▸ **Instructions to follow**:
Print exactly the lines below between the line holding "Skip to content" and the line holding "Andreia Garcia (FE-UBI)", inclusive, and nothing more.

--- Source records ---

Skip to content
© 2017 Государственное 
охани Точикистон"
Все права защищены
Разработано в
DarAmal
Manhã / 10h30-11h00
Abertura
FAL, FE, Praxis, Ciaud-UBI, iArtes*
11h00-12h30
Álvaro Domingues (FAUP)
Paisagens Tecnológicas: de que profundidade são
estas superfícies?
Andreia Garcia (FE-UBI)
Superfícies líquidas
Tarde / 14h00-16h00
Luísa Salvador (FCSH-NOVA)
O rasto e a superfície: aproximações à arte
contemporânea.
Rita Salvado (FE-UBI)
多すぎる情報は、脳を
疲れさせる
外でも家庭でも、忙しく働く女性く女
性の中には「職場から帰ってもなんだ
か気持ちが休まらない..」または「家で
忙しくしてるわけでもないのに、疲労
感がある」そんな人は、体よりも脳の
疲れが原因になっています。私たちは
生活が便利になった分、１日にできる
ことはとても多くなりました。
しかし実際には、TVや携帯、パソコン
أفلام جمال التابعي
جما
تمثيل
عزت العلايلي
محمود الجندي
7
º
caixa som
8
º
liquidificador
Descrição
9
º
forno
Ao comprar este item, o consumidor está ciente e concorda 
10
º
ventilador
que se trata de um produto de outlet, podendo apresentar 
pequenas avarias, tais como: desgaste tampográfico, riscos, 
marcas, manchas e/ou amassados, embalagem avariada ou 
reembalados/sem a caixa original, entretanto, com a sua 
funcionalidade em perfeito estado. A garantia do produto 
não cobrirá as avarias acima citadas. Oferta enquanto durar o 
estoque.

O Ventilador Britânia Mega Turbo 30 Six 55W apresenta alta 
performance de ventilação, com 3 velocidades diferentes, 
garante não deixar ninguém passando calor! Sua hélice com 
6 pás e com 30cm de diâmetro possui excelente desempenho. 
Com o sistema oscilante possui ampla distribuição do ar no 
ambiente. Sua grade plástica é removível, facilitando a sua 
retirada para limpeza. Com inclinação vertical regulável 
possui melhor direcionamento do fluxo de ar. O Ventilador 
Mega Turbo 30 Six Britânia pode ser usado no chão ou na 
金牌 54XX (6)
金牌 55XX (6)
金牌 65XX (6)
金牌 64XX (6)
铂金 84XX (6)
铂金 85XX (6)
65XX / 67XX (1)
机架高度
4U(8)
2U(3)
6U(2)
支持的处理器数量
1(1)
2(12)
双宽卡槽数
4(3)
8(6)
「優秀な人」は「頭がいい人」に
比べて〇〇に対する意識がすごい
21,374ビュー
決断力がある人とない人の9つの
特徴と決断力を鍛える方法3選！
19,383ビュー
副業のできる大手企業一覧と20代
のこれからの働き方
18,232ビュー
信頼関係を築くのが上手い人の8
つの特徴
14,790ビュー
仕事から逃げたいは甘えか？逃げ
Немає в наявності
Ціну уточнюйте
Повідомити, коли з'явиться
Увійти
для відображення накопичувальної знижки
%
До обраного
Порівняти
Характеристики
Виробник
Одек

---
--- Source records ---

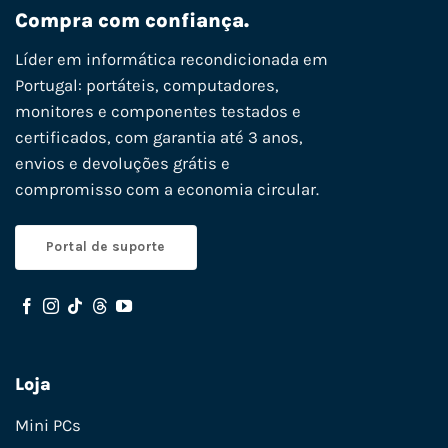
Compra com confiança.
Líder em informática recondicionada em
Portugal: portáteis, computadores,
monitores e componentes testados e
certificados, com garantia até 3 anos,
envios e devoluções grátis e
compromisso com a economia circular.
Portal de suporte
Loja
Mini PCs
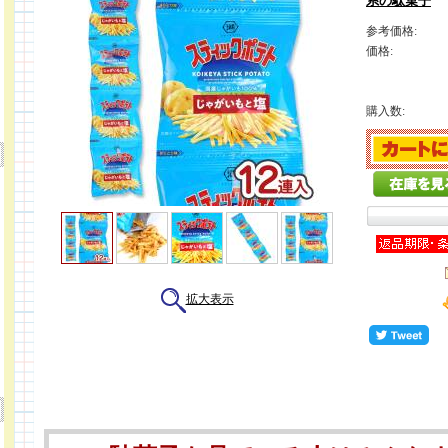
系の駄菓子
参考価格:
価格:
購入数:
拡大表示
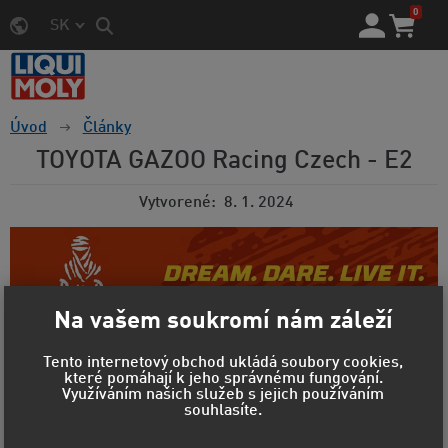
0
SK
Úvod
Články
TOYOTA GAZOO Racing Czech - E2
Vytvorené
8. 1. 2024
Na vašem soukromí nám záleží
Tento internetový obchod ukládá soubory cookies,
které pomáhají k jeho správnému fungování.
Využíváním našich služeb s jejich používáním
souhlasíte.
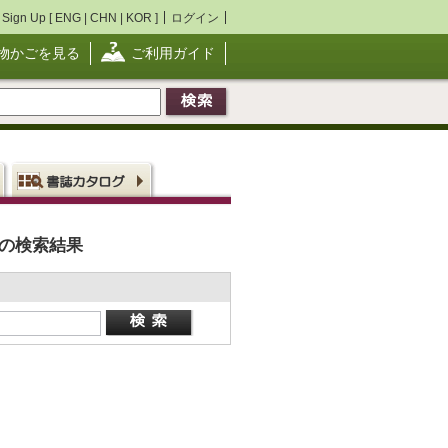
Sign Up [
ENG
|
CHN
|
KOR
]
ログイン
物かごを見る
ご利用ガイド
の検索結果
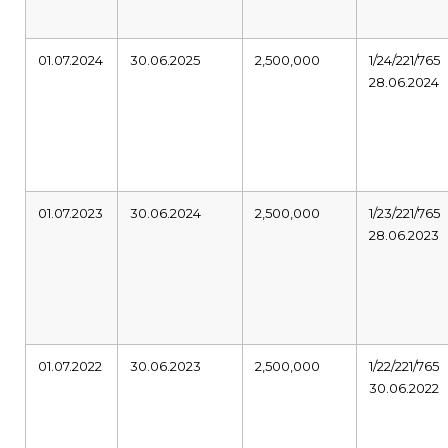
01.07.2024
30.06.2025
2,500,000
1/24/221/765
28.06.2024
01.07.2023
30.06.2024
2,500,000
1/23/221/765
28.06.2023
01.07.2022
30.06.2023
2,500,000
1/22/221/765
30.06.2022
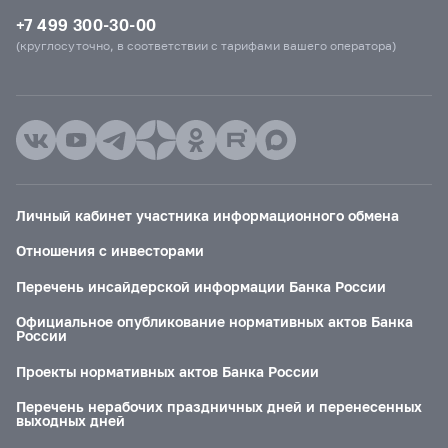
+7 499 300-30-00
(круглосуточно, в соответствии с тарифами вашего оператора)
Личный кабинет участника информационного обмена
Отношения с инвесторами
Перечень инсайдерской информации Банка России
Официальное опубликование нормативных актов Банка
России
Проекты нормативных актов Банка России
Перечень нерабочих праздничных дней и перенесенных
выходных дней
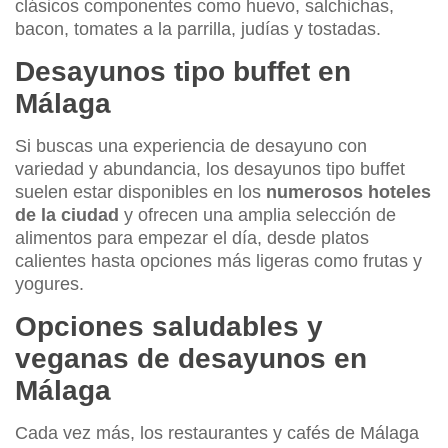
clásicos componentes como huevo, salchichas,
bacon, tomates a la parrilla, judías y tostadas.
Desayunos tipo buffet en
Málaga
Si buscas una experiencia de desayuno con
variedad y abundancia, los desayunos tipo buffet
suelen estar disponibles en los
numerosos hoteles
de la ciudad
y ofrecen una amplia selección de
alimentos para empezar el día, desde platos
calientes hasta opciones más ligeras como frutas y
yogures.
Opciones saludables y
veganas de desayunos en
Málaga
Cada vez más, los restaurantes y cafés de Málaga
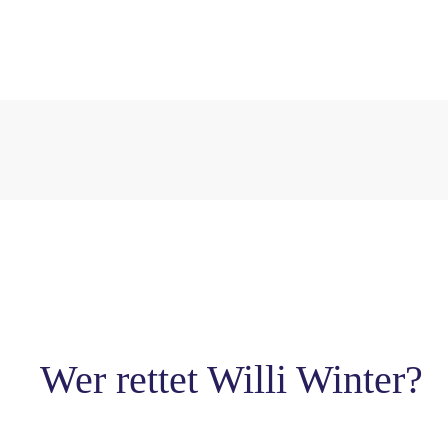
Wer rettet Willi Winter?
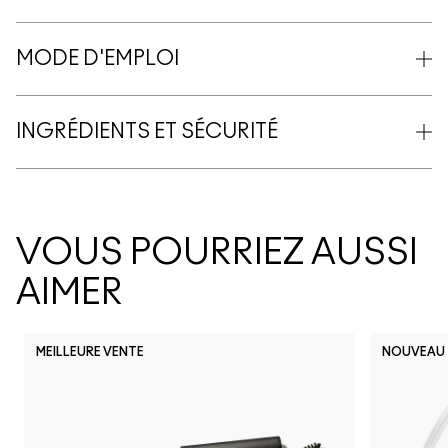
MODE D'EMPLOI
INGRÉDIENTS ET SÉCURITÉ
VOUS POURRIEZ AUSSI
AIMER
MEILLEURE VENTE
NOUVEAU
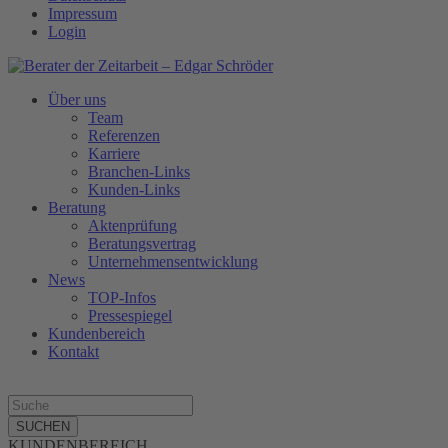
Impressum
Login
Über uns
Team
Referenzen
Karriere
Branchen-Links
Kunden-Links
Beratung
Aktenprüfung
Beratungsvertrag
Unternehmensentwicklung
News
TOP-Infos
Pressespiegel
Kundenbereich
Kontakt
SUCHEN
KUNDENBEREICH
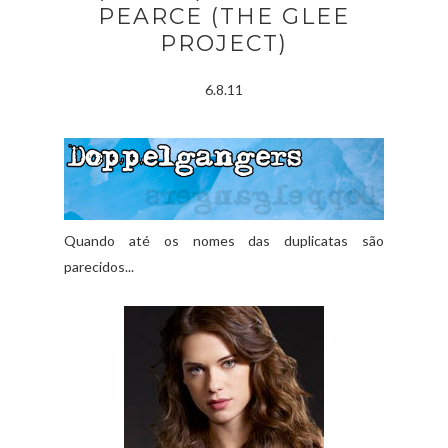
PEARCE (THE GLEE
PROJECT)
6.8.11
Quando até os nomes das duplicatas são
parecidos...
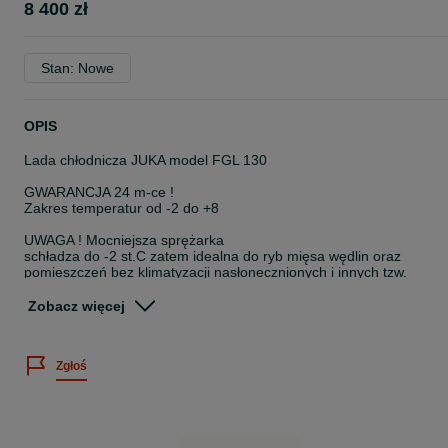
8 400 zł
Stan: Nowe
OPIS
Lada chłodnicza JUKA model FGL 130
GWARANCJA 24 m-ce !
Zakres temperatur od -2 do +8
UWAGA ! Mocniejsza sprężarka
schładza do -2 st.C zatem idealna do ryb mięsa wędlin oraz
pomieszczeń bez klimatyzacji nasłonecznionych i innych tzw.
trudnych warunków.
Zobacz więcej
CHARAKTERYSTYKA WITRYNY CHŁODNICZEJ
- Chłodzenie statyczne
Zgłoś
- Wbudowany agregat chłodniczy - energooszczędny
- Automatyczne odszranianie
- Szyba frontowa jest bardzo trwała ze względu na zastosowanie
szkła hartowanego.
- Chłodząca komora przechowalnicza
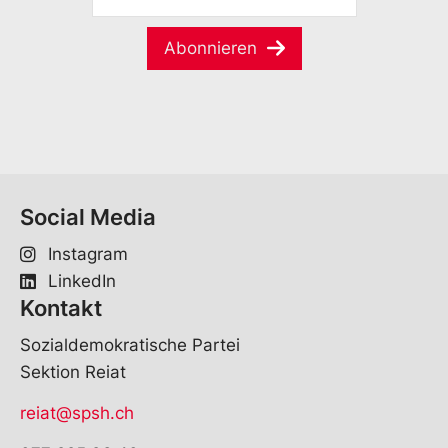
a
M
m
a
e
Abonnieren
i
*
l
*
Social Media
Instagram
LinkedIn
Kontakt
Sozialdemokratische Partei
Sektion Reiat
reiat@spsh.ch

---
--- Source records ---

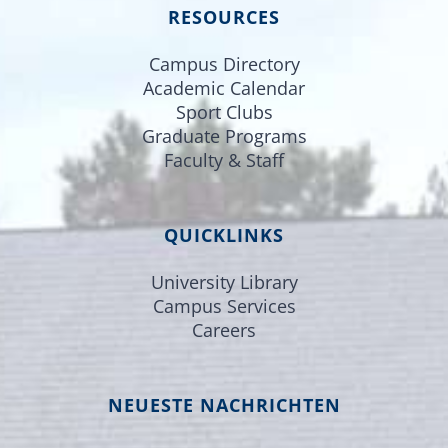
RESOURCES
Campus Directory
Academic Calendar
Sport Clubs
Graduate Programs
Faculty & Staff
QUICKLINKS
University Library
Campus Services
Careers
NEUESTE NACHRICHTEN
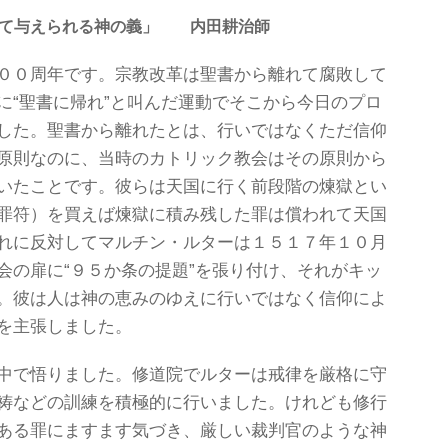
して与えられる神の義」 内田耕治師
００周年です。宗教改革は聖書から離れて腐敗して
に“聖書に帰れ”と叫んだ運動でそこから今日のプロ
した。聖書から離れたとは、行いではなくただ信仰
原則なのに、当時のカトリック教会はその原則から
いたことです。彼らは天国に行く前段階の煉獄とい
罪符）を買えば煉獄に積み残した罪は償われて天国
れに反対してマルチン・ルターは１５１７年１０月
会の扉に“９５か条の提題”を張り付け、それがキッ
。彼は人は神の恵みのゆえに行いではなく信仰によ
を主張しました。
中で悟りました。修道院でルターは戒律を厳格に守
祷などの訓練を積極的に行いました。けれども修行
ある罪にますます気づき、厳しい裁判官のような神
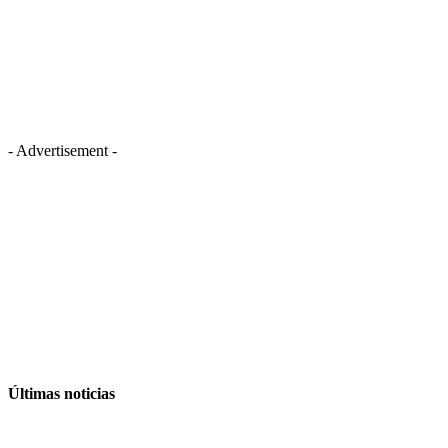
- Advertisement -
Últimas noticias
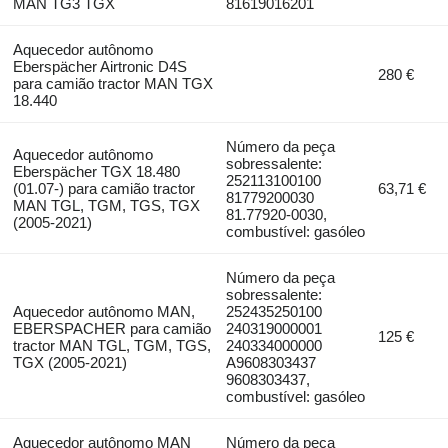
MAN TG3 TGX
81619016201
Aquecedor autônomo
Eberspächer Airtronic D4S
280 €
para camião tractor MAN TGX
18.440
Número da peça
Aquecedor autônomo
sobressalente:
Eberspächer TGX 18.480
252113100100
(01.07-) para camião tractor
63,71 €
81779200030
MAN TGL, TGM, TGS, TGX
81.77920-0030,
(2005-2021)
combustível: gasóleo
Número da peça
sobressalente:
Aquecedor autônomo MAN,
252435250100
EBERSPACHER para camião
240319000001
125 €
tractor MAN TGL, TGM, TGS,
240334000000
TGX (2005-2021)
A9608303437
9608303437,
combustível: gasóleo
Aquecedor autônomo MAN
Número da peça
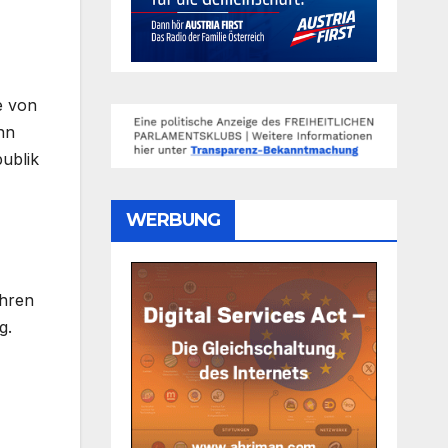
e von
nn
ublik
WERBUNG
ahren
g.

---

▸ **Response to this task**:
Skip to content
© 2017 Государственное 
охани Точикистон"
Все права защищены
Разработано в
DarAmal
Manhã / 10h30-11h00
Abertura
FAL, FE, Praxis, Ciaud-UBI, iArtes*
11h00-12h30
Álvaro Domingues (FAUP)
Paisagens Tecnológicas: de que profundidade são
estas superfícies?
Andreia Garcia (FE-UBI)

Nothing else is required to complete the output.